Requirement =>
Set down exactly the lines in the records below that run from the line with "Citáty o smutku" to the line with "czarno-biała", inclusive, and nothing more.

========================================

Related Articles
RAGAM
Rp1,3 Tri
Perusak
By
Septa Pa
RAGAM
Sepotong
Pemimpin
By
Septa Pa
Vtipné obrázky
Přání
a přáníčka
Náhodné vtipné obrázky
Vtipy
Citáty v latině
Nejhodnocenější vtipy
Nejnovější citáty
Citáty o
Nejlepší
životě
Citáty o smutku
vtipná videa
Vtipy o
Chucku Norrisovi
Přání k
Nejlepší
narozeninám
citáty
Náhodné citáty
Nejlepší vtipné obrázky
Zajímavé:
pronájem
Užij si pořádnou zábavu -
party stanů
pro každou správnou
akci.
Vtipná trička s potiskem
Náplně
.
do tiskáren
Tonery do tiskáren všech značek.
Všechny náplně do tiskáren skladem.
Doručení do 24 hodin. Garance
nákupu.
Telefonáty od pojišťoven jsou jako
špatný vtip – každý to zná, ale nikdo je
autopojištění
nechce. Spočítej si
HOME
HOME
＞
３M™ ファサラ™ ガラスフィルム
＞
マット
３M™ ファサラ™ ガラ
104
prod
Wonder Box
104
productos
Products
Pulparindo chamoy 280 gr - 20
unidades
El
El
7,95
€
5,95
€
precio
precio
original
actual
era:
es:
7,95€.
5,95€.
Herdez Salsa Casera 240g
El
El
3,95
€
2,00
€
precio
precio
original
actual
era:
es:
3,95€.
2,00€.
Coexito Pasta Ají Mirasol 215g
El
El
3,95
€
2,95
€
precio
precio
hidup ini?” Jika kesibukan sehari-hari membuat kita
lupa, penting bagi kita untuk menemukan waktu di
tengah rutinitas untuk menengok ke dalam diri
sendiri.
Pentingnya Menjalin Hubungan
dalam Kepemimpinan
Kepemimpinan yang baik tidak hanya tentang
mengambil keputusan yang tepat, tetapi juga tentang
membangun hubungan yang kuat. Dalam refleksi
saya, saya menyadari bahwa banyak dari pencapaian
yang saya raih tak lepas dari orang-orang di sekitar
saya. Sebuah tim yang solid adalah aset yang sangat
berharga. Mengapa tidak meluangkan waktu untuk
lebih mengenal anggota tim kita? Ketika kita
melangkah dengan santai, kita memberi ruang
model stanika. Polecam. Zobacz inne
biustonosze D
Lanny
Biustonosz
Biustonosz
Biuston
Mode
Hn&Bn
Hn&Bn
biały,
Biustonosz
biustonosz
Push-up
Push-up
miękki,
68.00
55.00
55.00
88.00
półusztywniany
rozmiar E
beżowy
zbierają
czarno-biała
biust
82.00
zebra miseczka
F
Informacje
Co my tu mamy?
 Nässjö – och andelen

========================================

Task output =>
Citáty o smutku
vtipná videa
Vtipy o
Chucku Norrisovi
Přání k
Nejlepší
narozeninám
citáty
Náhodné citáty
Nejlepší vtipné obrázky
Zajímavé:
pronájem
Užij si pořádnou zábavu -
party stanů
pro každou správnou
akci.
Vtipná trička s potiskem
Náplně
.
do tiskáren
Tonery do tiskáren všech značek.
Všechny náplně do tiskáren skladem.
Doručení do 24 hodin. Garance
nákupu.
Telefonáty od pojišťoven jsou jako
špatný vtip – každý to zná, ale nikdo je
autopojištění
nechce. Spočítej si
HOME
HOME
＞
３M™ ファサラ™ ガラスフィルム
＞
マット
３M™ ファサラ™ ガラ
104
prod
Wonder Box
104
productos
Products
Pulparindo chamoy 280 gr - 20
unidades
El
El
7,95
€
5,95
€
precio
precio
original
actual
era:
es:
7,95€.
5,95€.
Herdez Salsa Casera 240g
El
El
3,95
€
2,00
€
precio
precio
original
actual
era:
es:
3,95€.
2,00€.
Coexito Pasta Ají Mirasol 215g
El
El
3,95
€
2,95
€
precio
precio
hidup ini?” Jika kesibukan sehari-hari membuat kita
lupa, penting bagi kita untuk menemukan waktu di
tengah rutinitas untuk menengok ke dalam diri
sendiri.
Pentingnya Menjalin Hubungan
dalam Kepemimpinan
Kepemimpinan yang baik tidak hanya tentang
mengambil keputusan yang tepat, tetapi juga tentang
membangun hubungan yang kuat. Dalam refleksi
saya, saya menyadari bahwa banyak dari pencapaian
yang saya raih tak lepas dari orang-orang di sekitar
saya. Sebuah tim yang solid adalah aset yang sangat
berharga. Mengapa tidak meluangkan waktu untuk
lebih mengenal anggota tim kita? Ketika kita
melangkah dengan santai, kita memberi ruang
model stanika. Polecam. Zobacz inne
biustonosze D
Lanny
Biustonosz
Biustonosz
Biuston
Mode
Hn&Bn
Hn&Bn
biały,
Biustonosz
biustonosz
Push-up
Push-up
miękki,
68.00
55.00
55.00
88.00
półusztywniany
rozmiar E
beżowy
zbierają
czarno-biała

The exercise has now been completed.